- WHAT IS NEEDED -
Pull every line with the word "Bond" out of the entries below.

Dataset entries
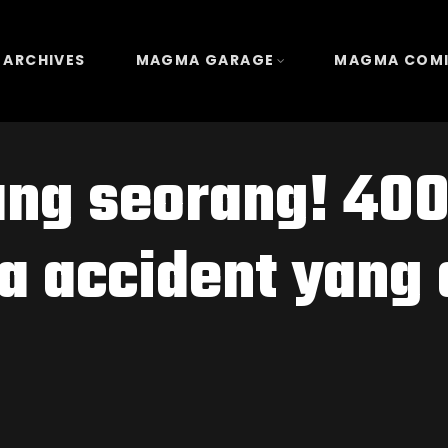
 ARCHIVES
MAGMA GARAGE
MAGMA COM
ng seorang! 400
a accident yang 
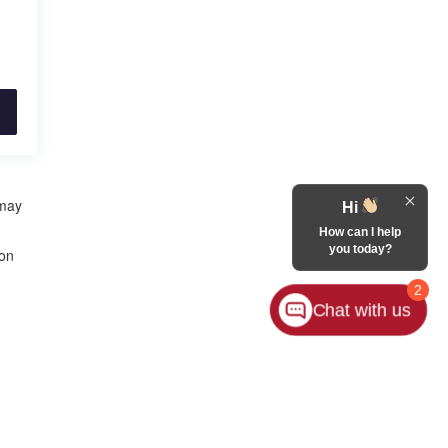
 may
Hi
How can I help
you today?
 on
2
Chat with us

---

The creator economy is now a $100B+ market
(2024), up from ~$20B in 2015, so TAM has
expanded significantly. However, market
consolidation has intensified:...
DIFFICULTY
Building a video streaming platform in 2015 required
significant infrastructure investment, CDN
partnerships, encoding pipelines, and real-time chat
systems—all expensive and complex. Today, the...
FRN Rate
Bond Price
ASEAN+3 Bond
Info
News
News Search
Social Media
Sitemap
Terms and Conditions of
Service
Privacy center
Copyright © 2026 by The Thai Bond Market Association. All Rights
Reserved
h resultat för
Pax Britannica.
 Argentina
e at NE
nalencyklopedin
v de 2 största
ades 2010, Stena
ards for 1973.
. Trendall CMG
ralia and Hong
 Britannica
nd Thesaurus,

- RESPONSE AREA -
Bond Price
ASEAN+3 Bond
Copyright © 2026 by The Thai Bond Market Association. All Rights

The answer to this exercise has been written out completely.